BMC Ophthalmol. 2025 Jul 9;25(1):403. doi: 10.1186/s12886-025-04208-3.
Considering evidence that some baseline clinical parameters correlate with diabetic macular oedema (DME) response to intravitreal anti-VEGF treatment and prognosis, investigation of baseline characteristics that could predict treatment response to dexamethasone intravitreal implant (DEX) and facilitate treatment selection was warranted. This study evaluated the relationship between baseline characteristics and time to first DME resolution in patients treated with DEX.
This post hoc analysis of the MEAD study (which consisted of 2 randomised, multicentre, masked, sham-controlled, phase 3 clinical trials identical in design) included 351 eyes treated with DEX 0.7 mg and 350 with sham over 3 years, with retreatment possible every ≥ 6 months if eligibility criteria were met. The effect of baseline characteristics on the time to first DME resolution (defined as central retinal/subfield thickness [CRT] < 250 μm) was evaluated with univariate and multivariate models, and further assessed with Kaplan-Meier method.

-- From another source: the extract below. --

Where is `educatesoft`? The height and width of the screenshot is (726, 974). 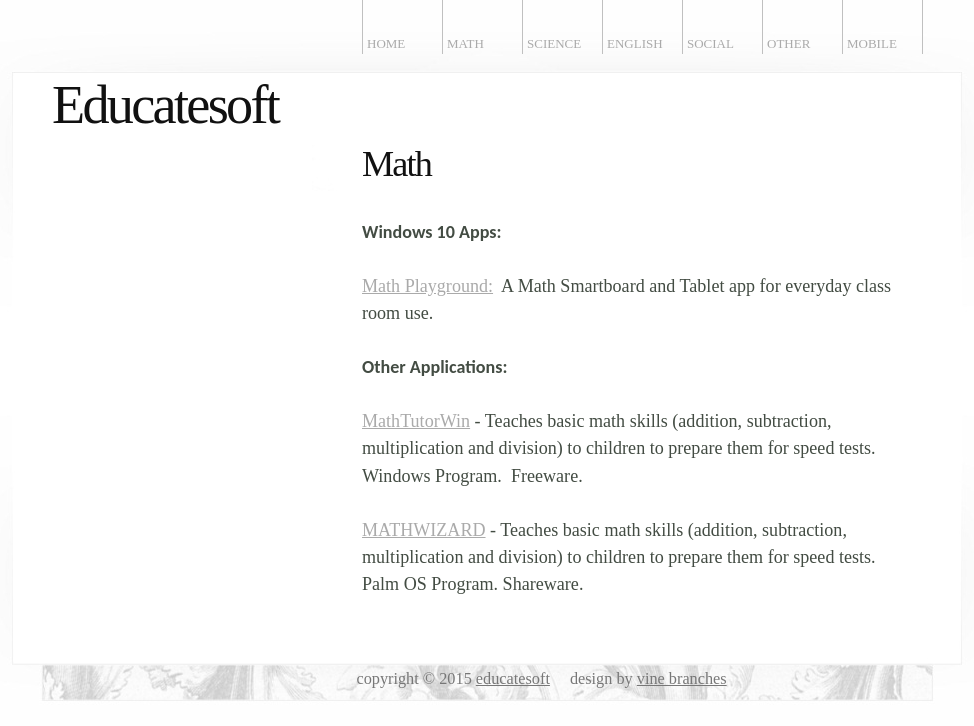 educatesoft is located at coordinates (513, 679).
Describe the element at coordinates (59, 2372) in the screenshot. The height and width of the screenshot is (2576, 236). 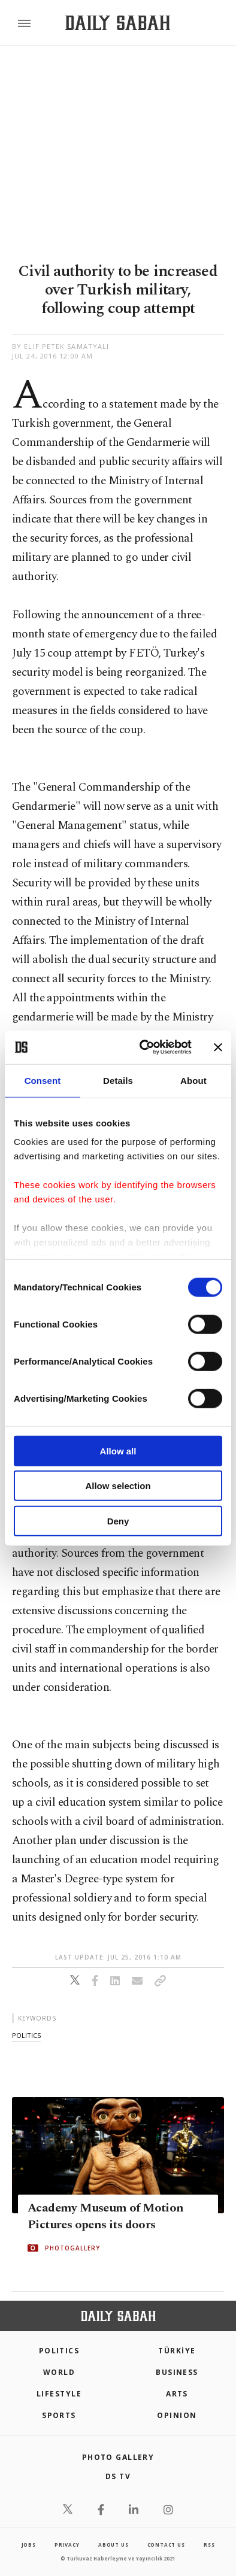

The median (95% CI) time to first DME resolution was 9.0 (8.5-9.3) months for the DEX group. The hazard ratio for DME resolution (DEX versus sham) was 2.09 (P < 0.0001). Higher CRT was associated with longer time to DME resolution.
Treatment with DEX shortened the time to DME resolution compared with sham. Higher CRT was associated with longer time to DME resolution. These findings may influence therapeutic decisions.
clinicaltrials.gov NCT00168337 and NCT00168389.
鉴于有证据表明一些基线临床参数与糖尿病性黄斑水肿(DME)对玻璃体内抗血管内皮生长因子(VEGF)治疗的反应及预后相关,因此有必要研究能够预测地塞米松玻璃体内植入物(DEX)治疗反应并有助于治疗选择的基线特征。本研究评估了接受DEX治疗患者的基线特征与首次DME消退时间之间的关系。
本研究是对MEAD研究(由2项设计相同的随机、多中心、盲法、假手术对照的3期临床试验组成)的事后分析,纳入了351只接受0.7mg DEX治疗的眼睛和350只接受假手术治疗的眼睛,为期3年,若符合入选标准,每≥6个月可再次治疗。采用单变量和多变量模型评估基线特征对首次DME消退时间(定义为中心视网膜/子区域厚度[CRT]<250μm)的影响,并采用Kaplan-Meier方法进行进一步评估。
DEX组首次DME消退的中位(95%CI)时间为9.0(8.5-9.3)个月。DME消退的风险比(DEX组与假手术组)为2.09(P<0.0001)。较高的CRT与DME消退时间延长相关。
与假手术相比,DEX治疗缩短了DME消退时间。较高的CRT与DME消退时间延长相关。这些发现可能会影响治疗决策。
clinicaltrials.gov NCT00168337和NCT00168389。